I used a James Martin recipe and had a taste while it was cooking. It was good but not like the chasseur at the supper club… until the sauce reduced and suddenly there it was! Sweet, rich and deeply flavoured, it has almost a third of a bottle of wine in it, which is fine by me.

I served this beautiful chasseur with an equally elegant jacket potato. I had intended to make mashed potato the Lorraine Pascale way, by baking the potatoes and scooping out the insides, leaving the skins to be loaded with cheese and other goodies but in the end I couldn’t be bothered. The second time I cooked the chasseur I served it with steamed potatoes (in the photo), which are probably better suited for this dish but not as tasty, in my opinion.

Apple, Sultana and Cinnamon Muffins
In general I like to bake muffins that are low effort and don’t contain masses of sugar. For me, 100g total is good, give or take. These apple and sultana muffins from the BBC Good Food website ticked the boxes and lived up to their positive reviews.

A brilliant person named Harry left a tip on the original recipe which suggested dicing the apples rather than grating them and this was a very good idea as it made the texture of the muffins far more interesting. I topped the muffins with flaked almonds and a tiny sprinkling of demerara sugar (no more than 10g across the lot) to make them more appealing because in the BBC’s picture they seem a bit pallid. They look like they’re going to taste healthy but thankfully they don’t - they’re sweet, light, more-ish, quick to make and they freeze well - they’re my new favourite muffin. I sent the recipe to my mum and she approved too.

Bread Maker Pizza
I’m still working on this one. I’ve had three goes during lockdown and the pizzas were nice but there’s room for improvement. 

  • My first batch used strong white bread flour and the ‘pizza dough’ setting on my bread maker: 6/10.
  • The second used 00 flour and this was better: 7/10.
  • The third batch used a sourdough starter, 00 flour and the ‘rustic sourdough’ setting on my bread maker but I didn’t give the dough a second rise so the pizza tasted great but was quite tough: 5/10 but there’s potential.

For the sourdough base, rather than baking it in the oven I cooked it in a frying pan and finished it under a hot grill. I think this might work well if you have a cast iron pan that gets really hot but in my regular frying pan the base took a while to cook and I think this contributed to the toughness. 

My next pizza will use the same dough as the third batch but I’ll give it a second rise and bake it in the oven. If that doesn’t satisfy then I’ve got Meera Sodha’s plain flour no rise pizzettes to try and if I still haven’t cracked it I’ll probably give up and phone Papa Johns. 

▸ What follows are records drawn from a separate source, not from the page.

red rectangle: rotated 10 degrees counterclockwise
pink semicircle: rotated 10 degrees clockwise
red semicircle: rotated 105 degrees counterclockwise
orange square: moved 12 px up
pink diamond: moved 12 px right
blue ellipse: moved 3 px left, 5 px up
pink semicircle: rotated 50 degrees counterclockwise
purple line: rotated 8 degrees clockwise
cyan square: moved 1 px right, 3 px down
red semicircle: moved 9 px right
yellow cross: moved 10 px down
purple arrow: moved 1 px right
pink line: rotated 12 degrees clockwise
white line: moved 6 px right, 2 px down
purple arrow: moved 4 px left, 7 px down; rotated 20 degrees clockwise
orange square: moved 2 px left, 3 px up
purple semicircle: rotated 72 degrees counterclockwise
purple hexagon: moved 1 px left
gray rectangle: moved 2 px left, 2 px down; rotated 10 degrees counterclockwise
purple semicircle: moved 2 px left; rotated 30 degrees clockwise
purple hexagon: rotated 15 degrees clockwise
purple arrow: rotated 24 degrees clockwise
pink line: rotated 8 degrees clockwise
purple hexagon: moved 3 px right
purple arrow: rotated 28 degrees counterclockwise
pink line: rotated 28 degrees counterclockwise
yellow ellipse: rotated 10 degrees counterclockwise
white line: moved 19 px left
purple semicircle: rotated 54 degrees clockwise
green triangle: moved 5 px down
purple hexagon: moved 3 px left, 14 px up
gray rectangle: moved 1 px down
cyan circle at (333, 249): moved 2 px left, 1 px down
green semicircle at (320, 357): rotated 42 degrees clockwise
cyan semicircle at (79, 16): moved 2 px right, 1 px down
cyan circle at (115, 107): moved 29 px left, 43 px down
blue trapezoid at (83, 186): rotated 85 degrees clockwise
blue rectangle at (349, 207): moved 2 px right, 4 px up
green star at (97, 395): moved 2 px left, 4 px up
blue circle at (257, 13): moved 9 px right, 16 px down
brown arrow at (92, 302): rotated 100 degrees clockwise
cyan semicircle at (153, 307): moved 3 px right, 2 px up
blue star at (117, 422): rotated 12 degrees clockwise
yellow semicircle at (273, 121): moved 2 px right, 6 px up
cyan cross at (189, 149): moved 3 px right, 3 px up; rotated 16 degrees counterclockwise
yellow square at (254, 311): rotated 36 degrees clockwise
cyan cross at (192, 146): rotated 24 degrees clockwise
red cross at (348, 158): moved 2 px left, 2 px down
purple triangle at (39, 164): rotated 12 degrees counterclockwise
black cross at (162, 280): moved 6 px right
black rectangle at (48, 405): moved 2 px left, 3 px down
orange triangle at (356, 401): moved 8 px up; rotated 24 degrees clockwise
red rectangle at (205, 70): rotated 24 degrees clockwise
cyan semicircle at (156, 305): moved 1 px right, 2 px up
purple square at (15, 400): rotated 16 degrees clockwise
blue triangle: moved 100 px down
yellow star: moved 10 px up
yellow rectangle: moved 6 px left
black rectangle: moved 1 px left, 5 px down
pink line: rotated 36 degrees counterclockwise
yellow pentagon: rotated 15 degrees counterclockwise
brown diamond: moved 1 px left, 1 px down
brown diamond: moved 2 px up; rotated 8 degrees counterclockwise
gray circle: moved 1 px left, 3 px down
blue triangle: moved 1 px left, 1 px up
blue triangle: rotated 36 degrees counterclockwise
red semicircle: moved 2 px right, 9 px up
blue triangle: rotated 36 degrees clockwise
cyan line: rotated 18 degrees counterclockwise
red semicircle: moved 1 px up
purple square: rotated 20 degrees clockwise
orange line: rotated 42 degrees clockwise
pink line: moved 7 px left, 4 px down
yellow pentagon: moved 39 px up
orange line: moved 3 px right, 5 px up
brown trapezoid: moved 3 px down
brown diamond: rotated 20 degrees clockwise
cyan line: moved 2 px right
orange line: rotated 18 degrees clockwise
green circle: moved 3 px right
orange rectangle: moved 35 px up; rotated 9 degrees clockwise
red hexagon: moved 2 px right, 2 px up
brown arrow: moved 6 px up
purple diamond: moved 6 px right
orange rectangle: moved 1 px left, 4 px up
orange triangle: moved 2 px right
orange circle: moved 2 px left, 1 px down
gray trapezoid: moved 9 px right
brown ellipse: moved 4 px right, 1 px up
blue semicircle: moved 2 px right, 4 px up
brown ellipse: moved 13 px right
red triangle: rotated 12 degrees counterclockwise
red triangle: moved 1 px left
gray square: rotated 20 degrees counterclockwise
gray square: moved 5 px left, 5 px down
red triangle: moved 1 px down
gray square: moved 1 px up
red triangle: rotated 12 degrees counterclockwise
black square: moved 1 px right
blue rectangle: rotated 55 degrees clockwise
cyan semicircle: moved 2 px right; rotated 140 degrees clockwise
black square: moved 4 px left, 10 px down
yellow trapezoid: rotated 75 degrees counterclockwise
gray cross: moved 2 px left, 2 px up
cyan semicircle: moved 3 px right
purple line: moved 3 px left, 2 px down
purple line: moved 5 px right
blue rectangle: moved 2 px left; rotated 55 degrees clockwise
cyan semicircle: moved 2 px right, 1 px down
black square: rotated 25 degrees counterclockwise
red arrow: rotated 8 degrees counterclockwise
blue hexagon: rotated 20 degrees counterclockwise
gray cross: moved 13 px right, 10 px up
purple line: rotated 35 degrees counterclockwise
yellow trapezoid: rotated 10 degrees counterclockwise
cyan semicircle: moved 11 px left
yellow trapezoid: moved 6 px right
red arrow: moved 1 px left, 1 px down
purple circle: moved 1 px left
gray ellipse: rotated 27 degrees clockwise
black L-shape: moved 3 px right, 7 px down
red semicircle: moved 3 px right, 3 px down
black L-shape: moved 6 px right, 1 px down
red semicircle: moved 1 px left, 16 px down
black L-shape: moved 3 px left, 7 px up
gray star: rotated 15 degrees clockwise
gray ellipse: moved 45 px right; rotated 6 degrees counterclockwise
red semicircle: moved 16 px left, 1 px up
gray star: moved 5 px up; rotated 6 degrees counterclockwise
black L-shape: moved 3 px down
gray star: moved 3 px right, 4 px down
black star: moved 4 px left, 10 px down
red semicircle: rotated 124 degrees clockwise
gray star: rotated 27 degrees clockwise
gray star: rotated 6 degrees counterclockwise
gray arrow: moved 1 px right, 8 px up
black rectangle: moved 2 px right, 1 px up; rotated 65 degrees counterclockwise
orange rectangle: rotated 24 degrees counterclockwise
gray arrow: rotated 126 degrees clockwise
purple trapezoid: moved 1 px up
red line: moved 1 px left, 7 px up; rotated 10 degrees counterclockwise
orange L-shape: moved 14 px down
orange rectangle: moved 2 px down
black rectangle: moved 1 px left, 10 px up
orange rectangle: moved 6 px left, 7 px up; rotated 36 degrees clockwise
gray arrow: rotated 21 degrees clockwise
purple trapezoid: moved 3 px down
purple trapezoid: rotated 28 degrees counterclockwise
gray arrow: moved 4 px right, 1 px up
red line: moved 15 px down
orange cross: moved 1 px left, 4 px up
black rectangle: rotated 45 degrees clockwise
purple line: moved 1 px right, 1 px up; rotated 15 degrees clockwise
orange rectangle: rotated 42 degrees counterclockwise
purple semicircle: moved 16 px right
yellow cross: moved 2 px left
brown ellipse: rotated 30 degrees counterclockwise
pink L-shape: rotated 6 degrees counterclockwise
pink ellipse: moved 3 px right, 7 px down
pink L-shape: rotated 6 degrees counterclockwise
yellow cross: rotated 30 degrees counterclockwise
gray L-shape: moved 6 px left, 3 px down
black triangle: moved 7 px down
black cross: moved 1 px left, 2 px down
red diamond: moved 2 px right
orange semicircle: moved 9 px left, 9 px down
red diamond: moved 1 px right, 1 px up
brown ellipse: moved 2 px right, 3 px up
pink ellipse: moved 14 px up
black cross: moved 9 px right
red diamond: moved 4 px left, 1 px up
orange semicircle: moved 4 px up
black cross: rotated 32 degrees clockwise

I read that you can’t expect to create a restaurant quality pizza at home because professional pizza ovens are constructed to be very hot on the bottom to crisp the base and cooler on top so the cheese doesn't burn. I understand this in principle but it doesn’t stop the anticipation that maybe one of my attempts will somehow produce a world class pizza rather than, “Well, this is fine... and think of the money we saved by not ordering a takeaway”.